With the above az network bastion tunnel command it's not even possible to connect to a completely new VM that is behind an Azure bastion.

[14:21:47.943] > local-server-2> Running ssh connection command: "-v -T -D 58040 -o ConnectTimeout=15 xxx bash"
[14:21:47.946] > local-server-2> Spawned ssh, pid=19183
[14:21:47.954] stderr> OpenSSH_9.0p1, LibreSSL 3.3.6
[14:21:47.955] stderr> ssh: connect to host 127.0.0.1 port 2222: Connection refused
[14:21:47.955] > local-server-2> ssh child died, shutting down
[14:21:47.957] Local server exit: 0
[14:21:47.957] Received install output: local-server-2> Running ssh connection command: "-v -T -D 58040 -o ConnectTimeout=15 xxx bash"
local-server-2> Spawned ssh, pid=19183
OpenSSH_9.0p1, LibreSSL 3.3.6
ssh: connect to host 127.0.0.1 port 2222: Connection refused
local-server-2> ssh child died, shutting down

[14:21:47.958] Failed to parse remote port from server output
[14:21:47.958] Exec server for ssh-remote+xxx failed: Error
[14:21:47.958] Error opening exec server for ssh-remote+xxx: Error

[dunalduck0]

Thanks for the solution. This is also what GCR recommended. It worked well for me until I wanted to add devcontainer into my project. All VsCode devcontainer commands failed with "SSH connection error", even the command to add a devcontainer configuration. I wonder if there is fix for it.

This is very important functionality given big push towards Bastion. Any updates?
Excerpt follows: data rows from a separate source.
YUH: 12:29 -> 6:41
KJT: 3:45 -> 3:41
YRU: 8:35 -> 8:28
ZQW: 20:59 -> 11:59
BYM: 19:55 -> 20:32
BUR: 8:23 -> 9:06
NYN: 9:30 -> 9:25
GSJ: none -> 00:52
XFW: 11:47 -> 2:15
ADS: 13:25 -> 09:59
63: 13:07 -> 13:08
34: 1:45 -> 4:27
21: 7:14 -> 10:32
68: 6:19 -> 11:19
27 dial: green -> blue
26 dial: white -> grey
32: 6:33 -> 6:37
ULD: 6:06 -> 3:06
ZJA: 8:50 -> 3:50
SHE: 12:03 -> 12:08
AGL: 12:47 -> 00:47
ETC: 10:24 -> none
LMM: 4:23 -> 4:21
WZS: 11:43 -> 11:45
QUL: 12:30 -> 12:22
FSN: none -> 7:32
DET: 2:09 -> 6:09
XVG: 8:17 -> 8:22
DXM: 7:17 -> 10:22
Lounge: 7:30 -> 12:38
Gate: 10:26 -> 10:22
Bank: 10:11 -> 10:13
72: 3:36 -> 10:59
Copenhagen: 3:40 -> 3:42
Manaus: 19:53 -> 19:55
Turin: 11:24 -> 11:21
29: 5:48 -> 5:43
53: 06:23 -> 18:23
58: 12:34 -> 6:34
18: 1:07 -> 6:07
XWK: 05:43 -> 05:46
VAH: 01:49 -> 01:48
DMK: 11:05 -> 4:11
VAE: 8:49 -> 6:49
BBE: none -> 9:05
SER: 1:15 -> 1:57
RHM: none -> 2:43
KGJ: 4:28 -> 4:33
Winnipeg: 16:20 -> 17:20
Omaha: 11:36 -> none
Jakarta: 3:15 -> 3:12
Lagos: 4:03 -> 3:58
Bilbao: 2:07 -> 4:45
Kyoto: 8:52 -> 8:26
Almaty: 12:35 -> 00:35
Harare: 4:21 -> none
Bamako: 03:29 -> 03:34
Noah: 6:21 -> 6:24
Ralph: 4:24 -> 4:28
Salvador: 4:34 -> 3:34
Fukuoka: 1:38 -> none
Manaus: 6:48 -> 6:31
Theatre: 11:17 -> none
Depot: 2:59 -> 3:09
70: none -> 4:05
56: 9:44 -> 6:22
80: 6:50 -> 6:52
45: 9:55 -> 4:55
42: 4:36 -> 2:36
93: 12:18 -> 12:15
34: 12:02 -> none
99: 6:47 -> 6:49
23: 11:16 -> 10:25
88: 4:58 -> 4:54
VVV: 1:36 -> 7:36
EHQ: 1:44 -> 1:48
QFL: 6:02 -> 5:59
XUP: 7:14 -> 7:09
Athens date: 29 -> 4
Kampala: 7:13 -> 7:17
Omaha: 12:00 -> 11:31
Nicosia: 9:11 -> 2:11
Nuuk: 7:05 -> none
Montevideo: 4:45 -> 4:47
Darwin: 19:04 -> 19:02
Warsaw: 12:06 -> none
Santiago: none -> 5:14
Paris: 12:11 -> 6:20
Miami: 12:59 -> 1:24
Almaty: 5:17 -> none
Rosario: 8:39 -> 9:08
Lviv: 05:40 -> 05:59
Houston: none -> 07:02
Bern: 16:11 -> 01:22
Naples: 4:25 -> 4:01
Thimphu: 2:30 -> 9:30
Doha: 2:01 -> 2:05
For a temporary workaround, you can use tunneling feature of Bastion to enable remote SSH. In this case, add following in your $USERPROFILE.ssh\config file:

# Beow is for vscode remote connection for Azure Bastion 
Host tunnel
  HostName 127.0.0.1
  Port 2222
  User DOMAIN.login
  StrictHostKeyChecking=No
  UserKnownHostsFile=\\.\NUL

Then use PowerShell to connect to Bastion host in Azure:

az network bastion tunnel --subscription SUBSCRIPTION_GUID --name BASTION_NAME --resource-group RESOURSE_GROUP --target-resource-id VM_ID --resource-port 22 --port 22

In VSCode when you click on Connect to Host, you will see host named tunnel which should work as expected.

Also see this: https://techcommunity.microsoft.com/t5/fasttrack-for-azure/accessing-aks-private-clusters-with-azure-bastion-and-vs-code/ba-p/3581367

[MRDGH2821]

In #4553, I saw the config property ProxyJump
So this allowed me to directly login to target vm, via bastion.

So I had to put password for bastion first then VM and I was good to go.

[dunalduck0]

@MRDGH2821 is your post above regarding to my question? I didn't fully understand what ProxyJump can do. Can you please be more specific? Thank you!

[MRDGH2821]

@MRDGH2821 is your post above regarding to my question? I didn't fully understand what ProxyJump can do. Can you please be more specific? Thank you!

Oh sorry I had been ambiguous a little.

At my work place, I was given IP address of 2 VMs, which are in Azure portal. One of them was Azure bastion.
I was told to connect first to Azure bastion and then the target VM.
No direct connection was possible to the VM.
In #4553 I saw the property ProxyJump which did enable me to jump into the target VM.

Now I realise that the issue presented here & my comment may be unrelated 😅

[dunalduck0]

Thank you @MRDGH2821. I am glad you’ve got a solution to your problem. With your multi-hop connection, have you ever tried DevContainer feature in VsCode?

[MRDGH2821]

Thank you @MRDGH2821. I am glad you’ve got a solution to your problem. With your multi-hop connection, have you ever tried DevContainer feature in VsCode?

In the target vm protected behind bastion, I had setup a folder which has a sub folder .devcontainer
I opened the folder in devcontainer once.

Then after reopening vscode -> welcome screen, I see my dev container.
I click on that, put passwords for bastion & target
And done - I get into dev container.

[eric-therond]

a working workaround:

• Make the limitations of the az network bastion tunnel feature explicit MicrosoftDocs/azure-docs#98747
• https://feedback.azure.com/d365community/idea/e55b67ca-3b39-ed11-a81b-000d3a04ded5

[PandyaDarshit]

Anyone working on this feature request? I would like to contribute on this.